Ludwigschorgast — Franz Frosch lebt nicht mehr. Der beliebte Ludwigschorgaster starb am Dienstag im Alter von 66 Jahren.
Tief verwurzelt in der Kirche, war er Ministrant, später 30 Jahre in der Kirchenverwaltung tätig, zuletzt neun Jahre als Kirchenpfleger. In dieser Funktion wickelte er verschiedene Baumaßnahmen ab. Erst im vergangenen Jahr wurden der Kirchturm neu mit Schiefer eingedeckt, die Ziegel des Langhausdaches ausgetauscht und das Tragwerk des Daches saniert.
Auch der Kindergartenanbau mit der Krippe fiel in seine Zeit. Für die Marktgemeinde erwies sich der Verstorbene stets als angenehmer Gesprächspartner. Auf Konfrontation zu gehen, war nie sein Ding, er kannte kein böses Wort. Als bescheidener, hilfsbereiter und freundlicher Mensch bleibt er in Erinnerung.
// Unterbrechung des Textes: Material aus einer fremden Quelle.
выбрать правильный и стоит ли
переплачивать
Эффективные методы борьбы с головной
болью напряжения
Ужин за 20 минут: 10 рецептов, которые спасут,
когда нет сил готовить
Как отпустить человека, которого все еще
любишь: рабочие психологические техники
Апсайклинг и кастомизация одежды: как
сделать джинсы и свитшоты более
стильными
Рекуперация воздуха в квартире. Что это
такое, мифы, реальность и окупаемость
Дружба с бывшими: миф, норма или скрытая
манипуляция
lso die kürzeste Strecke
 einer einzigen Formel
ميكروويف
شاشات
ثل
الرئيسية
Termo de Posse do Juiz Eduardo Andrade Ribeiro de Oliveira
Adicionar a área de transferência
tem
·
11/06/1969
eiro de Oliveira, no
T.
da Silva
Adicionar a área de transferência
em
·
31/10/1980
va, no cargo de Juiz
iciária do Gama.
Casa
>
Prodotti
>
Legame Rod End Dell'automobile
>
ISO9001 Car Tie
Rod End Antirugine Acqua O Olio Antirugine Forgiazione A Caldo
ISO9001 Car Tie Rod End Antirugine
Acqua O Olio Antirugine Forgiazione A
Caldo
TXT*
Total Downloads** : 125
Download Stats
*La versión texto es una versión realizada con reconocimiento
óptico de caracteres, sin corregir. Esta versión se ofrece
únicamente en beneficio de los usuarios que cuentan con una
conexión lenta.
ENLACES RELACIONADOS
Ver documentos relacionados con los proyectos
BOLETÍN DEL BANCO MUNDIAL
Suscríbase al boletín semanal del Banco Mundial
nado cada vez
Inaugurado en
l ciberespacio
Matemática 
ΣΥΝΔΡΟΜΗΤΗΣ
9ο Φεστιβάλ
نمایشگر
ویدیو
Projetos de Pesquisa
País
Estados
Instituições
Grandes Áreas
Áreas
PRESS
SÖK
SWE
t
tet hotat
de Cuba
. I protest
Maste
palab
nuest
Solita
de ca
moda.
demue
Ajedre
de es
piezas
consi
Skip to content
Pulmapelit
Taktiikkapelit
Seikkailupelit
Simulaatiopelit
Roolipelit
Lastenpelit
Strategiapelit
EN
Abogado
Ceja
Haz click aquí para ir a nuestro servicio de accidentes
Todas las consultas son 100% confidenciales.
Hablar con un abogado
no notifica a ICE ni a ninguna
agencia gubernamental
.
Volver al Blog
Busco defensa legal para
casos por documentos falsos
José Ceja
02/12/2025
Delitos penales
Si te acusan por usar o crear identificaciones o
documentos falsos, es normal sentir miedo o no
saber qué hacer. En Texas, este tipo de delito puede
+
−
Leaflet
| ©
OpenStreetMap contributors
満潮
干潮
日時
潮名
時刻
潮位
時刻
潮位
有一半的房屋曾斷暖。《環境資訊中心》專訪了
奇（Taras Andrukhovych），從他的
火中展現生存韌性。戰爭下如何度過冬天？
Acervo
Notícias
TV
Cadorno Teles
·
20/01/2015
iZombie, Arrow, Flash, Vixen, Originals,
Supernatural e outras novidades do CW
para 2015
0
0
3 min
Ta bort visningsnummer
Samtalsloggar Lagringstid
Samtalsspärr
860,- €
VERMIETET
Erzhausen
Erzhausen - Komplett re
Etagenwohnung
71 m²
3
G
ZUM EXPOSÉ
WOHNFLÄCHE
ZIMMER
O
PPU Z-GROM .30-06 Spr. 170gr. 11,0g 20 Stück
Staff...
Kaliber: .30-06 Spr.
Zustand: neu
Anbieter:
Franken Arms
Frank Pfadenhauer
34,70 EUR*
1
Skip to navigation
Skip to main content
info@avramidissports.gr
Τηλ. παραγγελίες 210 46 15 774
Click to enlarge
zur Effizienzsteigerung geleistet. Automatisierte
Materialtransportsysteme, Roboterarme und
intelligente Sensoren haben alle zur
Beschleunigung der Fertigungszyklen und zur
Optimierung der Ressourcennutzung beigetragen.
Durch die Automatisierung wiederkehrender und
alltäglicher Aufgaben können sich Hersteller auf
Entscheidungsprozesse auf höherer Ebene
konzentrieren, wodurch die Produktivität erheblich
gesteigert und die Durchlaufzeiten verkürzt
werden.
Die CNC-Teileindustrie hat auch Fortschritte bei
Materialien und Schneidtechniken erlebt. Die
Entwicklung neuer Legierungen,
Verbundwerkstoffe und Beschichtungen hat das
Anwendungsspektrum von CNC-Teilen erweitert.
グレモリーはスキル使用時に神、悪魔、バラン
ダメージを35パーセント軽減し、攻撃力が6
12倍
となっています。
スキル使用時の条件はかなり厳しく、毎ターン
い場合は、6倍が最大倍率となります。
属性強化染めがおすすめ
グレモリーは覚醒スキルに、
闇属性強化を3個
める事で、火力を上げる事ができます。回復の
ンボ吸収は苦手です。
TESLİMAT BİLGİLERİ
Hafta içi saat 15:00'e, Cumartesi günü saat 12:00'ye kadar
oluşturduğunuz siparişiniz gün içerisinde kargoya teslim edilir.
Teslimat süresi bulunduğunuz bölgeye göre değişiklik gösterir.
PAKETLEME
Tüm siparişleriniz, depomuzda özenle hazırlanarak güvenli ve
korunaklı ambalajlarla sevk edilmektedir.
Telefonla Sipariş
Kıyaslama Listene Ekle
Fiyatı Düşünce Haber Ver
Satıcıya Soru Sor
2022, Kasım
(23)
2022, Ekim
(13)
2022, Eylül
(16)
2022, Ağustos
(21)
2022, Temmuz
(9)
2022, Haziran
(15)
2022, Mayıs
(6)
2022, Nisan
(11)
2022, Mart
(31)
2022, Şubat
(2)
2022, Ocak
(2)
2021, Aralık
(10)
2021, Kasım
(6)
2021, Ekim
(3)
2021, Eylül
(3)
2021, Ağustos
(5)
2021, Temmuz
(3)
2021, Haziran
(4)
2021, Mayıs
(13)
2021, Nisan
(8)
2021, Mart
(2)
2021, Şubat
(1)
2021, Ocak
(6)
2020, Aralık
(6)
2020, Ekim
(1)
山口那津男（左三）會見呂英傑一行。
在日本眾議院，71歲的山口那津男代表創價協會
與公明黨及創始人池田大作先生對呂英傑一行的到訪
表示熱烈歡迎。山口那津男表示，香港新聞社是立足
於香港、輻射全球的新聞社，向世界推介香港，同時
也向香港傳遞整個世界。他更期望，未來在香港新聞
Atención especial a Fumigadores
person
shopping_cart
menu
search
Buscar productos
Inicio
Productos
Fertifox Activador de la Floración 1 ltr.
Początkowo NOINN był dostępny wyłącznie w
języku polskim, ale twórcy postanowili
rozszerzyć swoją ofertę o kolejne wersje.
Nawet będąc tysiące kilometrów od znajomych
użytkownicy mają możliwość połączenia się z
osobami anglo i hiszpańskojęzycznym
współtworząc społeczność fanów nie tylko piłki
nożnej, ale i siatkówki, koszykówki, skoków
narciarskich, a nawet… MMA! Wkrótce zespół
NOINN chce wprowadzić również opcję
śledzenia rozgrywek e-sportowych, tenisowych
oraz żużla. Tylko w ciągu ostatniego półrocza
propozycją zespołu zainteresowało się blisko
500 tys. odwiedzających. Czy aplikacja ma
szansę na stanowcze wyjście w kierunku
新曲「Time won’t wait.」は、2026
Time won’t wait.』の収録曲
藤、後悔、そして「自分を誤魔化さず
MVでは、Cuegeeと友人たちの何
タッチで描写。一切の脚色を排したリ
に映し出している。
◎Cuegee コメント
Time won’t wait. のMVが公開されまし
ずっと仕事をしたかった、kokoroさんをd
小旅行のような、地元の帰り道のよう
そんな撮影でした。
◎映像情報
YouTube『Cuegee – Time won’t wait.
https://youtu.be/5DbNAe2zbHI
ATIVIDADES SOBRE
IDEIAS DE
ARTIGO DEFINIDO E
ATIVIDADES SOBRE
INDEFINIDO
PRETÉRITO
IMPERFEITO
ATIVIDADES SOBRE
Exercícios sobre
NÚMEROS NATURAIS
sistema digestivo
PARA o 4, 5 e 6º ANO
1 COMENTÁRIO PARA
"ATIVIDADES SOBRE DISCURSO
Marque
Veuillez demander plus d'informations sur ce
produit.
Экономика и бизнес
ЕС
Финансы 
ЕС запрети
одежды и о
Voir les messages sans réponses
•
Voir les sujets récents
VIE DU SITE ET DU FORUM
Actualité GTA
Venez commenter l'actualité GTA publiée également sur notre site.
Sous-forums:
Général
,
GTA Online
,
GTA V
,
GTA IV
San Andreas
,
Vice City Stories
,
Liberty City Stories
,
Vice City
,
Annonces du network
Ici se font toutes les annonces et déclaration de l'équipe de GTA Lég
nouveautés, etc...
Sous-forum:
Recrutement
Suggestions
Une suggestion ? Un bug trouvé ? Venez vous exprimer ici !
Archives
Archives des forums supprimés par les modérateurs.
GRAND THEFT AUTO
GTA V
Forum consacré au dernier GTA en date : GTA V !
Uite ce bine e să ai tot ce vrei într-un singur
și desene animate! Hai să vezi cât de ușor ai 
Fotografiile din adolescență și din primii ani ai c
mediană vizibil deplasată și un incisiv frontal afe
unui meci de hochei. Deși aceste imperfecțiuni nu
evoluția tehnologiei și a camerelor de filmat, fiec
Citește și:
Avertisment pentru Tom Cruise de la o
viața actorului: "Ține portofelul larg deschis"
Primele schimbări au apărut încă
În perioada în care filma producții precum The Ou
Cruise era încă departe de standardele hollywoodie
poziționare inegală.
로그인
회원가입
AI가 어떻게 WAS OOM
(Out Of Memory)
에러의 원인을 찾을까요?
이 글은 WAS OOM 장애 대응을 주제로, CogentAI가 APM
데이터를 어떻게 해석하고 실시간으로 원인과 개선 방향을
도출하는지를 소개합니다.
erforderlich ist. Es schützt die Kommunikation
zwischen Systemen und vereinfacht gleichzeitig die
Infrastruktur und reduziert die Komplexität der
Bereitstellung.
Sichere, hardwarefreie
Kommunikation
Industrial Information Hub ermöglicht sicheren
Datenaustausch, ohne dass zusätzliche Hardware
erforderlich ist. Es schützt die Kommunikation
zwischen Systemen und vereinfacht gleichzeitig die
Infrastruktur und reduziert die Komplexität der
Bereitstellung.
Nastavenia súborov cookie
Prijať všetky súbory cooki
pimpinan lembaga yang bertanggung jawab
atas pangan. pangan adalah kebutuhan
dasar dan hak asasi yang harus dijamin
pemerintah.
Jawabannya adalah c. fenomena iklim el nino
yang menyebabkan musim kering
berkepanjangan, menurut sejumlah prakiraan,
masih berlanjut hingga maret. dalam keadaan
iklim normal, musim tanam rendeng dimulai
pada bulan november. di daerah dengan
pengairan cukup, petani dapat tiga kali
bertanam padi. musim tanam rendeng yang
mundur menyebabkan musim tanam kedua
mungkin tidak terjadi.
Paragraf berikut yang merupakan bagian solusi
Aufgewachsen war Frosch in Ludwigschorgast mit einem Bruder und einer Schwester. Sein Lebensmittelpunkt war seine Familie, seine Frau Marianne und die beiden Söhne Andreas und Christian.
Der gebürtige Stadtsteinacher absolvierte zunächst eine Lehre als Maschinenschlosser. Vor seinem Ruhestand arbeitete er 25 Jahre lang bei der Firma Wabag in Kulmbach. Als Diplomingenieur war er zuständig für den Bau von Wasseraufbereitungsanlagen. Seine Hobbys waren das Bergwandern, die Bienenzucht und das Gärtnern.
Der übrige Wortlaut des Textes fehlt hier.